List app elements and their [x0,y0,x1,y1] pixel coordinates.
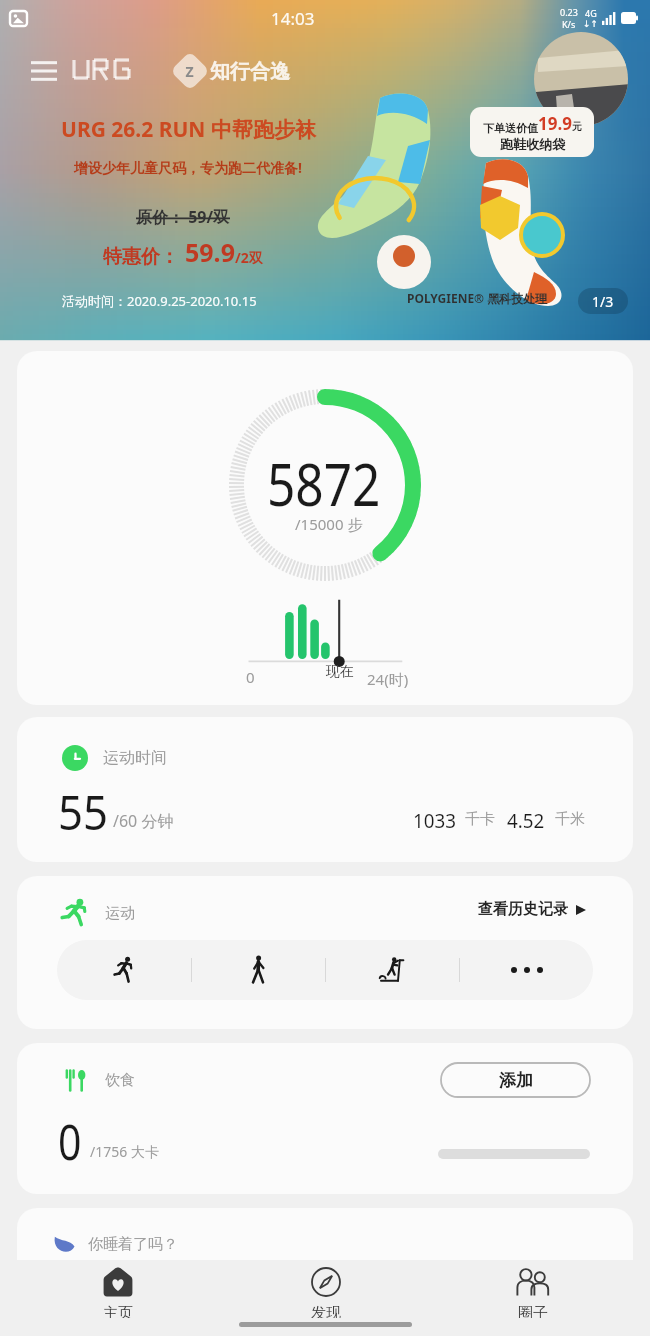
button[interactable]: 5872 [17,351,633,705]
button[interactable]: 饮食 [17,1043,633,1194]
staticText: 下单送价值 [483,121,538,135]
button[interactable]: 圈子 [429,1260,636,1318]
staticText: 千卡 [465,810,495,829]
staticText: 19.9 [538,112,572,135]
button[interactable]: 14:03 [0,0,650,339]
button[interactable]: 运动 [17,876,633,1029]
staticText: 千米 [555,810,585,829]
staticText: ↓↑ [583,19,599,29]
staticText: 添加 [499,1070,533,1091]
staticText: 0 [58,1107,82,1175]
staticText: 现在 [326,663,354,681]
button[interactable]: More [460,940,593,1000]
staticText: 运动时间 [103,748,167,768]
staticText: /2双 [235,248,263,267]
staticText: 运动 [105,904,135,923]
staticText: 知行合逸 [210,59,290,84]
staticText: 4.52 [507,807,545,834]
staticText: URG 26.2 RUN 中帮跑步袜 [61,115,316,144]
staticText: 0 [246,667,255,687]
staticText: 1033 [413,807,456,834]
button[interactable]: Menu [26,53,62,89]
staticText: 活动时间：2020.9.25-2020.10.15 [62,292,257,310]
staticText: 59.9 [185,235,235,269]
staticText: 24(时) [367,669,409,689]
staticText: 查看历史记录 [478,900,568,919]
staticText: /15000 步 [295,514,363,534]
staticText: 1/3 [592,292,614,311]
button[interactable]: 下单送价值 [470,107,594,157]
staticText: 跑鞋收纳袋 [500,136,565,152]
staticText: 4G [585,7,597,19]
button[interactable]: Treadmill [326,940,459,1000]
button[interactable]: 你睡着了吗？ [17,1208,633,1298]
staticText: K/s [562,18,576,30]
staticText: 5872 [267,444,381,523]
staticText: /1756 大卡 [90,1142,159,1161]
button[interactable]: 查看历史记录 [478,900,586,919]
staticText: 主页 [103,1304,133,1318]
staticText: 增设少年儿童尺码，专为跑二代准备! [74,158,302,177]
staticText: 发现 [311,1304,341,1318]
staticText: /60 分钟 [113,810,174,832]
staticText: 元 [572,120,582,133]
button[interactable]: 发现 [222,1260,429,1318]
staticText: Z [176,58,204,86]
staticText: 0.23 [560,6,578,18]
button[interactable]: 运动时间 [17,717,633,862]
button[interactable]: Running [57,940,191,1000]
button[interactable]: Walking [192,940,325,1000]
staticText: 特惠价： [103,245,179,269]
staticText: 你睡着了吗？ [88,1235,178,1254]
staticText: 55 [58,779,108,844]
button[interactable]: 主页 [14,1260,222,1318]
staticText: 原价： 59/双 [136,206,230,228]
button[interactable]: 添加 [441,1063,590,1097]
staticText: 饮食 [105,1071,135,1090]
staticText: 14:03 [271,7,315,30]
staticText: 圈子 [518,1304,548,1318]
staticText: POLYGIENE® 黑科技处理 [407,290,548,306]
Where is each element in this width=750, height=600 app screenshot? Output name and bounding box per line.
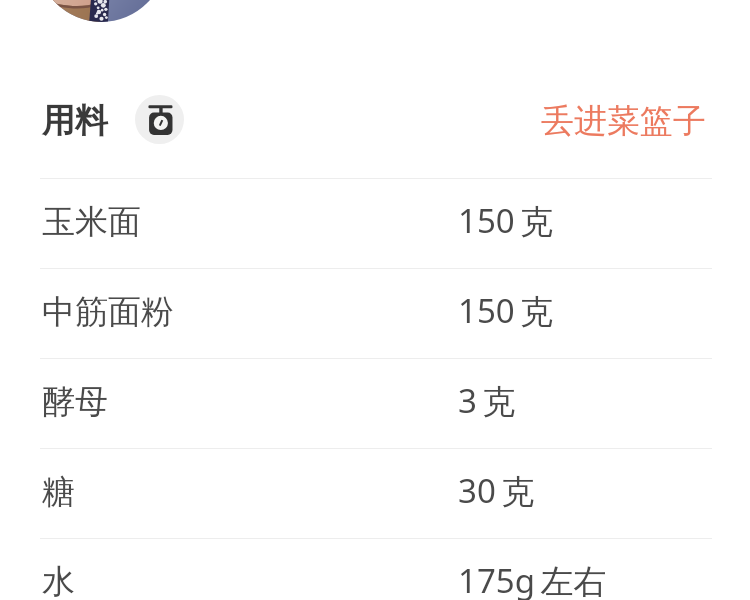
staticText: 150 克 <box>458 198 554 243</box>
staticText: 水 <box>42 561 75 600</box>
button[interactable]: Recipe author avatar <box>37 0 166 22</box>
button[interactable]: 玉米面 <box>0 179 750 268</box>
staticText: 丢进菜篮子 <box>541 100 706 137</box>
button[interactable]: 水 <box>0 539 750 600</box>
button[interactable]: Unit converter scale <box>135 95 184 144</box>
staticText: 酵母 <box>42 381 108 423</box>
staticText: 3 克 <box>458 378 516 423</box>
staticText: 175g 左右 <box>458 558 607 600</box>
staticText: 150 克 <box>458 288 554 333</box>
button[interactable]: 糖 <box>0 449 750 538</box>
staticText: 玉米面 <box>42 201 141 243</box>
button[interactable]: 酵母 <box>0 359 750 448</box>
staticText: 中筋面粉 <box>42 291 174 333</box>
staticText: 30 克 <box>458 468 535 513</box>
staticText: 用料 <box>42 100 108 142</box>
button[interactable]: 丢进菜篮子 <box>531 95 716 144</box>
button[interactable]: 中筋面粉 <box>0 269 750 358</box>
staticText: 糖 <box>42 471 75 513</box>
------------------------------------
▶ **ASSIGNMENT**
Check each line of the data above for the word "丢进菜篮子" and say how many lines have it. Give the number alone.

▶ **ANSWER**
2